Sarebbe una storia maledettamente romantica. Di quelle che senti nelle taverne quando c’è un bardo un po' decente. Di quelle che se le racconti a una donna mettendoci un minimo di pathos, quella si innamora di te, povera bastarda.
Già, peccato che a un certo punto, dopo mesi, forse anni di stomaco brontolante, dove ma’ era sempre più magra e pa’ sempre più ingrugnito, un giorno si è svegliato da solo.
Per questo quando ha avuto bisogno di un cognome si è chiamato Sanguesporco. Così sembra un normale mezzorco figlio di qualche solito brutto guaio e la gente pensa di saperlo e non fa domande.
Andate a farvi friggere, ma’ e pa’. Voi e la vostra storia strappalacrime.
E guarda dov’è finito.
Prima di trovare la sua nuova casa – qualcosa di tiepido si accende nell’inquisitore quando pensa questa parola, e spalanca gli occhi – Luburza credeva che l’amore fosse abbastanza inutile. Forse qualcuno lo provava veramente. Ma non era bastato a convincere quei due giovinastri a tenere con loro il figlio che avevano fatto perché a detta loro si volevano così bene da andarsene disonorati dalle tribù che un giorno avrebbero dovuto comandare.
E invece – un pensiero che forse gli aveva dormito dentro da allora – forse tutto ha senso. L’amore, o quel che dannazione è, è dolore.
Luburza non avrebbe mai pensato che un giorno si sarebbe unito a una chiesa. Di qualsiasi dio. Erano semplicemente cose fuori dal suo interesse e dalla sua portata.
E invece.
Dannazione se ha fatto male.
Luburza sbircia le protesi all’anulare e mignolo della mano sinistra. Appuntite. Non si sa mai quando può servire un po' di potenziale distruttivo in più.
Dannazione se ha fatto male. Luburza è stato in guerra. Aveva creduto di poter stringere i denti e non urlare, giusto per impressionare ancora un po' i chierici che si sono occupati della sua iniziazione – è un guerriero figlio di guerrieri! È un mezzorco! È forte! –, e tutti i suoi buoni propositi se ne sono andati a farsi friggere.

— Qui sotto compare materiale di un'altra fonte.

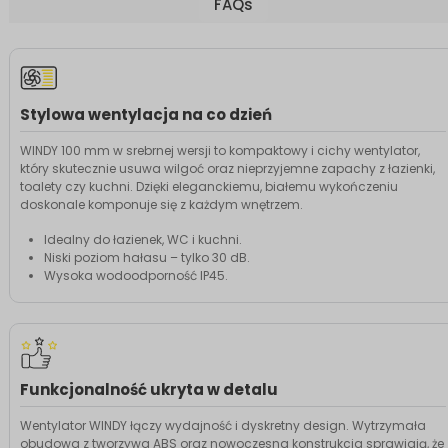
FAQs
Stylowa wentylacja na co dzień
WINDY 100 mm w srebrnej wersji to kompaktowy i cichy wentylator,
który skutecznie usuwa wilgoć oraz nieprzyjemne zapachy z łazienki,
toalety czy kuchni. Dzięki eleganckiemu, białemu wykończeniu
doskonale komponuje się z każdym wnętrzem.
Idealny do łazienek, WC i kuchni.
Niski poziom hałasu – tylko 30 dB.
Wysoka wodoodporność IP45.
Funkcjonalność ukryta w detalu
Wentylator WINDY łączy wydajność i dyskretny design. Wytrzymała
obudowa z tworzywa ABS oraz nowoczesna konstrukcja sprawiają, że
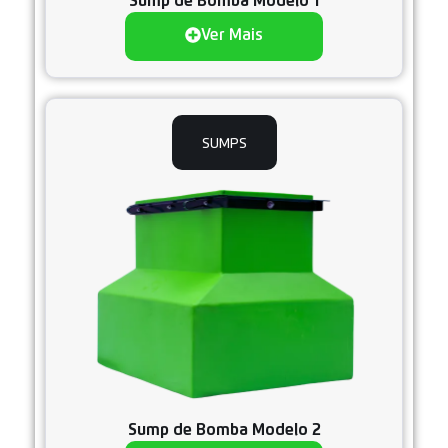
Sump de Bomba Modelo 1
Ver Mais
SUMPS
Sump de Bomba Modelo 2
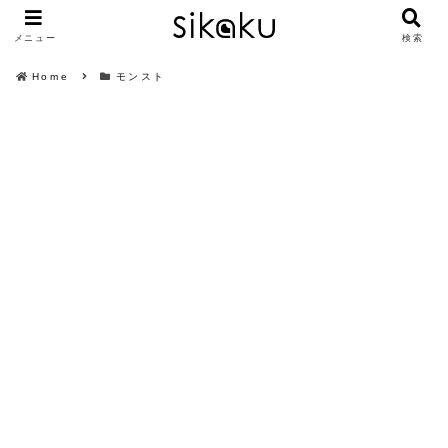
メニュー
検索
Home
モンスト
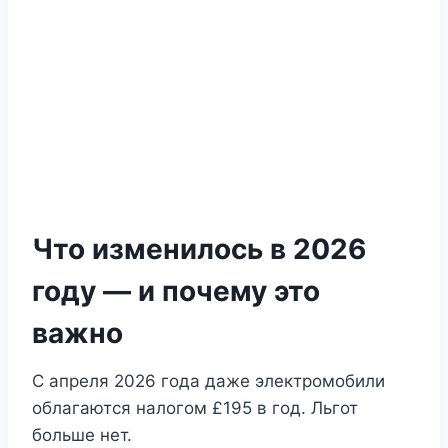
Что изменилось в 2026
году — и почему это
важно
С апреля 2026 года даже электромобили
облагаются налогом £195 в год. Льгот
больше нет.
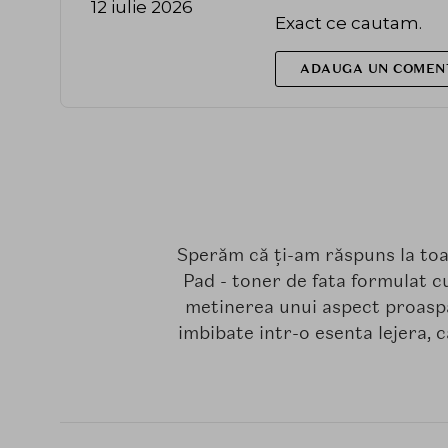
12 iulie 2026
Exact ce cautam.
ADAUGA UN COMEN
Sperăm că ți-am răspuns la t
Pad - toner de fata formulat c
metinerea unui aspect proaspa
imbibate intr-o esenta lejera, c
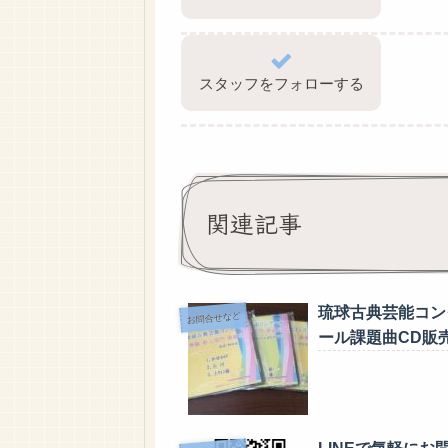
スタッフをフォローする
関連記事
琉球古典芸能コン
お問合せなど
ール課題曲CD販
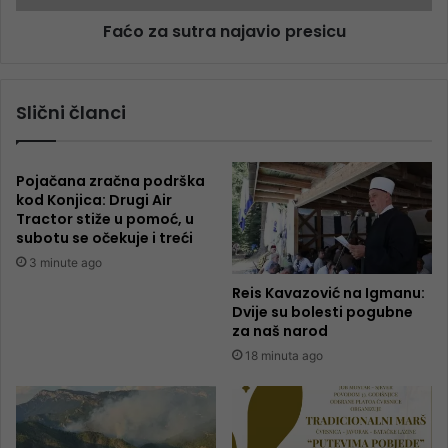
Faćo za sutra najavio presicu
Slični članci
Pojačana zračna podrška
kod Konjica: Drugi Air
Tractor stiže u pomoć, u
subotu se očekuje i treći
3 minute ago
Reis Kavazović na Igmanu:
Dvije su bolesti pogubne
za naš narod
18 minuta ago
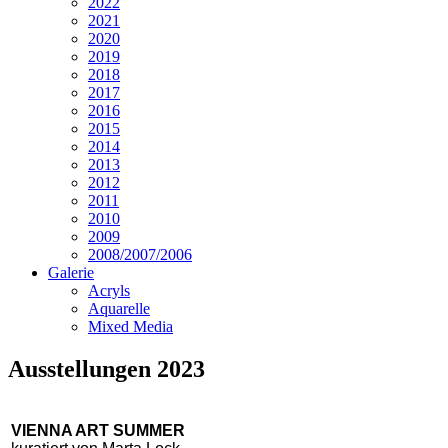
2022
2021
2020
2019
2018
2017
2016
2015
2014
2013
2012
2011
2010
2009
2008/2007/2006
Galerie
Acryls
Aquarelle
Mixed Media
Ausstellungen 2023
VIENNA ART SUMMER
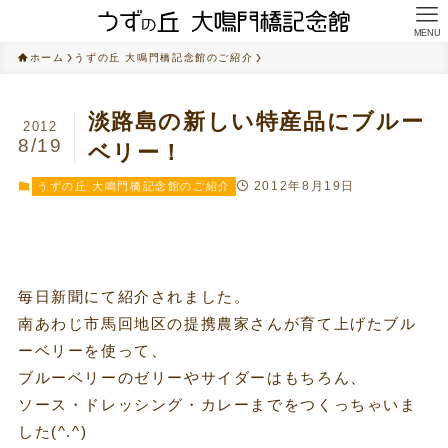
MENU
ホーム
うずの丘 大鳴門橋記念館のご紹介
淡路島の新しい特産品にブルー
2012
8/19
ベリー！
2012年8月19日
うずの丘 大鳴門橋記念館のご紹介
毎日新聞にて紹介されました。
南あわじ市馬回地区の提携農家さんが育て上げたブル
ーベリーを使って、
ブルーベリーのゼリーやサイダーはもちろん、
ソース・ドレッシング・カレーまでをつくっちゃいま
した(^.^)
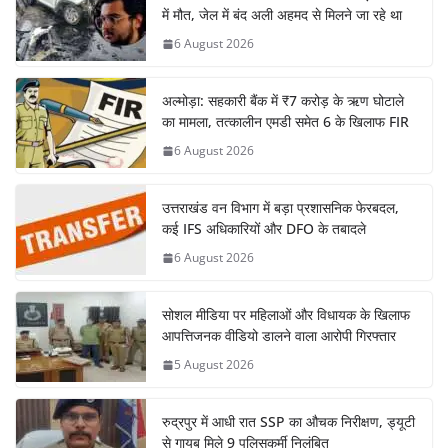
में मौत, जेल में बंद अली अहमद से मिलने जा रहे था
6 August 2026
अल्मोड़ा: सहकारी बैंक में ₹7 करोड़ के ऋण घोटाले
का मामला, तत्कालीन एमडी समेत 6 के खिलाफ FIR
6 August 2026
उत्तराखंड वन विभाग में बड़ा प्रशासनिक फेरबदल,
कई IFS अधिकारियों और DFO के तबादले
6 August 2026
सोशल मीडिया पर महिलाओं और विधायक के खिलाफ
आपत्तिजनक वीडियो डालने वाला आरोपी गिरफ्तार
5 August 2026
रुद्रपुर में आधी रात SSP का औचक निरीक्षण, ड्यूटी
से गायब मिले 9 पुलिसकर्मी निलंबित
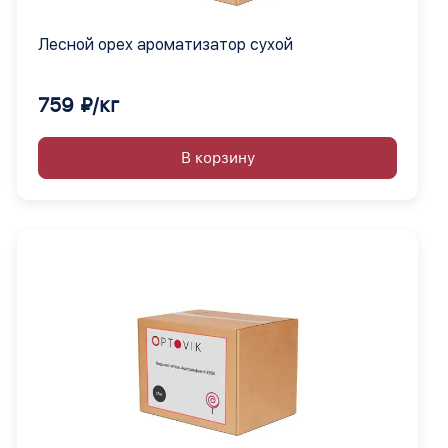
Лесной орех ароматизатор сухой
759 ₽/кг
В корзину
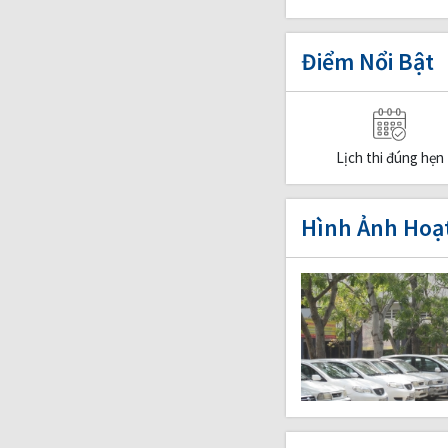
Điểm Nổi Bật
Lịch thi đúng hẹn
Hình Ảnh Hoạ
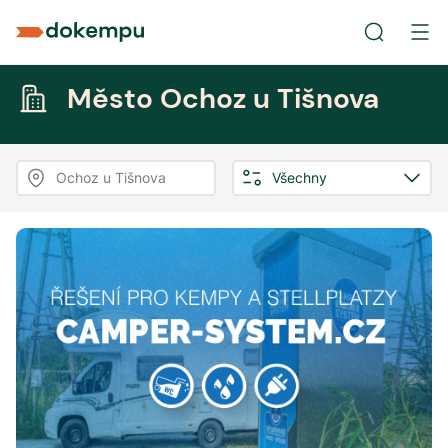
Město Ochoz u Tišnova
Ochoz u Tišnova
Všechny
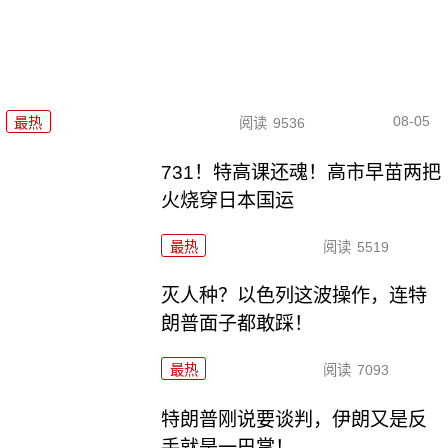
08-05
最热
阅读
9536
731！特高课还魂！高市早苗两把
火烧穿日本国运
最热
阅读
5519
灭人种？以色列这波操作，连特
朗普面子都敢踩！
最热
阅读
7093
特朗普刚说要谈判，伊朗又是反
手就是一巴掌！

Ma adesso, quando sarà tornato, i superiori alzeranno le sopracciglia, annuiranno, diranno ben fatto, notevole, in così poco tempo, senza sbottonarsi troppo perché quelli sono così: seriosi e spesso troppo in preda al dolore per mollargli pacche sulle spalle e andarsi a bere una pinta o due per festeggiare il successo. Ma gli diranno che ha servito bene la chiesa, che può prendersi una pausa, e allora lui dirà no, datemi qualcos’altro da fare.
Anche perché quando è in missione, lo dispensano dall’autoflagellarsi, in quanto un guerriero che si torce dal dolore è poco efficiente. Ma anche perché poi se le guadagnerà di nuovo, quelle lodi austere.
Ha affrontato cinque persone da solo e ha vinto. Certo, non erano guerrieri, ma quelli erano comunque ex seguaci di Zon Kuthon. Ne sapevano qualcosa, di come far male.
Qualcuno qui è capace di apprezzare la bravura, dannazione.
Quell’ammirazione contenuta per la dedizione dell’ultimo inquisitore che ha raggiunto il grado, che appena tornato da una missione, ne chiede subito un’altra. Non c’è da stupirsi che abbia scalato i ranghi così in fretta.
Già. Quattro anni fa era solo un mercenario ingaggiato per proteggere dei chierici durante un viaggio, con la guerra che infuriava ancora, e le pratiche che li aveva visti fare all’epoca lo avevano repulso, ma non aveva potuto negare una morbosa fascinazione. Era bastato domandare al chierico che gli era parso più chiacchierone che senso avesse tutto quello. E da lì, lentamente, è parso che i pezzi della sua vita scivolassero insieme. Non crede di essersi mai tanto stupito di qualcosa. Ne è stupito tuttora.
Anche quella volta i chierici avevano ammirato la sua bravura, e fedeltà. Luburza non è uno di quei senza spina dorsale che mollano a metà perché si sono annoiati e tanto sono mercenari. Lui gli ordini li esegue, anche se deve buttare il sangue. A parte quando lascia andare piccoli serpenti con la mira ancora un po' da affinare, ma non contano.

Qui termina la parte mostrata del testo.